The 2014 midterm elections were about as thorough a victory for Republicans as might have reasonably been anticipated. Much of it, however, was baked into the cake by an insanely fortunate Senate landscape and turnout patterns that are increasingly dividing elections into midterms dominated by Republicans and presidential elections dominated by Democrats. But while Republican Senate and gubernatorial midterm victories in red states aren’t that great and accomplishment, the GOP also won Senate seats in two states carried by Obama in 2012 and another the president carried in 2008. And although some of the surprisingly strong Republican gubernatorial performances involve single-state quirks, they so exceeded expectations that some other explanation is called for.
Comparing yesterday’s exit polls to those of 2012, the first thing that jumps out at you is a big shift in age demographics: under-30 voters dropped from 19 percent of the electorate in 2012 to 13 percent in 2014, while over-65 voters climbed from 16 percent in 2012 to 22 percent in 2014. That’s quite close to the age demographics of 2010.
In terms of race and ethnicity, the white share of the electorate increased modestly from 72 percent in 2012 to 75 percent this year, not quite back up to the 77 percent whites represented in 2010. And interestingly enough, Republican performance among white voters didn’t change at all from the 59/39 margin achieved by Mitt Romney. What did change is that Republicans boosted their percentage among African-Americans from 6 percent won by Romney to 10 percent yesterday; from 27 percent to 35 percent among Latinos; and from 26 percent to 49 percent among Asians. It’s likely the age demographics had some impact on Republican minority performance, particularly among Latinos, given the relatively strong attachment of young Latinos to the Democratic Party. And in general, it’s probable more conservative minority voters were more likely to vote.
But another way to look at it is that minority voting preferences are returning to their pre-Obama level — still strongly Democratic, but not so strongly that in a poor turnout year they offset the heightened Republican preferences of white voters.
There was talk going into the election that another key Obama demographic, under-30 voters, was suddenly tilting Republican, at least among the segment willing to vote in a midterm. But in the end under-30 voters preferred Democrats 54/43–again, very similar to the splits in 2010 and down six points from the 60/37 pro-Democratic ratio of 2012.
So despite talk of millennial “disappointment” with Obama, the best evidence is that their enthusiasm for him as manifested in 2008 and 2012 is not transferable to other Democrats — or is not exhibited in the mix of millennials willing to vote in a midterm. And the same may be true of the minority voters discussed above.

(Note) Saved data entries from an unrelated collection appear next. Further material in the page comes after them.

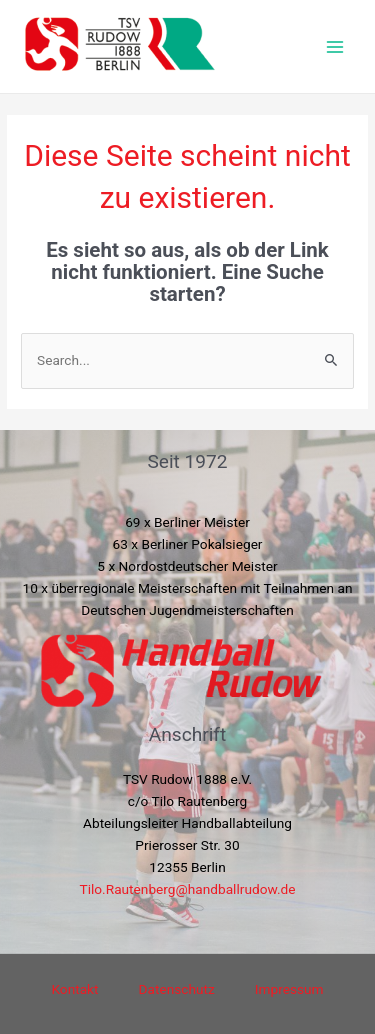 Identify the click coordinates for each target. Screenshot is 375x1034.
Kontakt (74, 989)
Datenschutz (177, 989)
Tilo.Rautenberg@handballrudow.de (188, 889)
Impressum (289, 989) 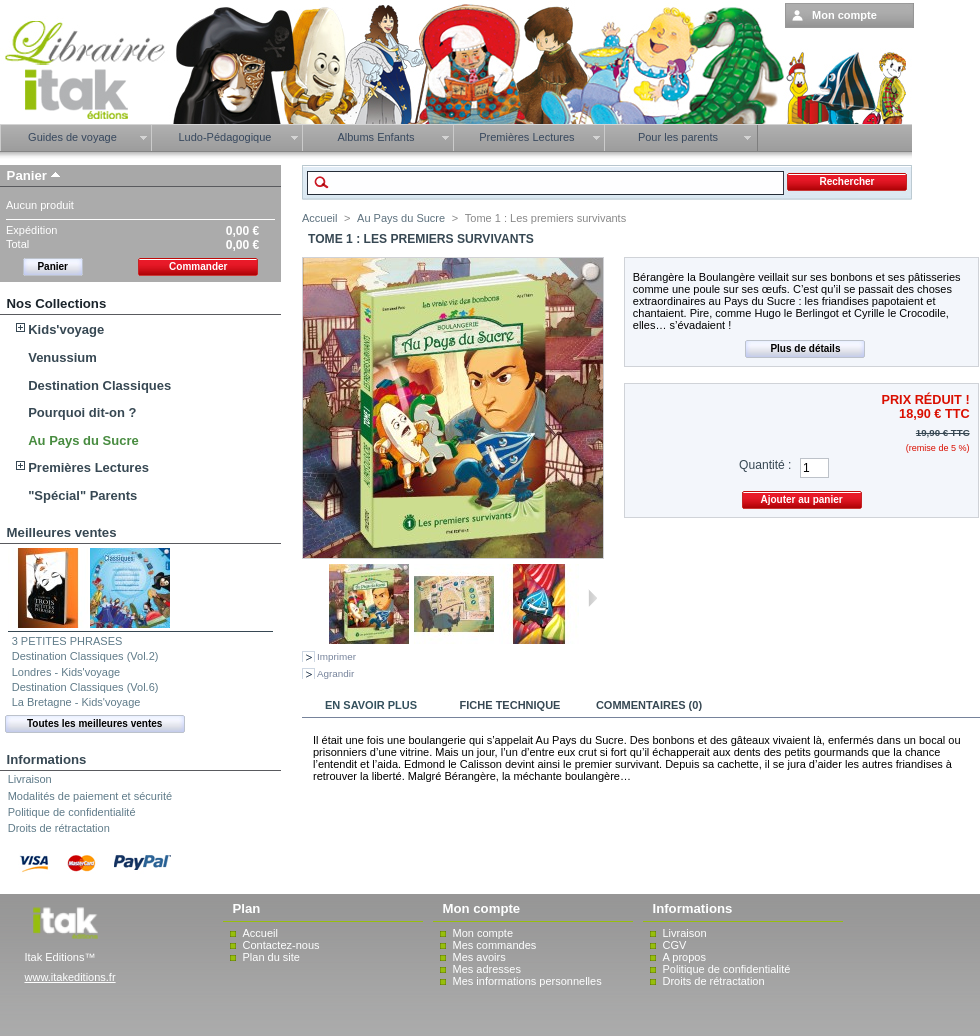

What are the implications, then, for the election cycle we have just entered? Some of the Republican advantage can be expected to melt away instantly due to the age and race/ethnicity differential for a presidential cycle. That shift will apply to downballot races as well. So a more favorable-to-Democrats electorate will vote on a Senate landscape as difficult for Republicans as this year’s was difficult for Democrats. The GOP will need all those wins from yesterday to survive Election Night in 2016 with a majority intact.
But more generally, and with respect to the presidential election itself, the big question is whether Barack Obama’s successor can recapture his extraordinarily high vote percentages among young and minority voters, and/or make inroads among the older and whiter voters who have now consistently rebuffed him and his party in three straight cycles. For their part, the newly triumphant Republicans may be reaching a ceiling among those older white voters, and should probably think long and hard about killing off their prospects for a revival of pre-Obama voting levels among minorities with egregiously hostile legislative proposals on issues ranging from immigration to the “reforms” they want for the social safety net.
On a more mechanical level, the apparent failure of the DSCC’s Bannock Street Project to significantly change the shape of the midterm electorate in key Senate states will require an honest post-mortem for Democrats. Were the targeting and mobilization techniques wrong, or was the landscape and the atmosphere of this midterm just too difficult? Does it take a presidential candidate to build this particular village? We’ll know soon enough.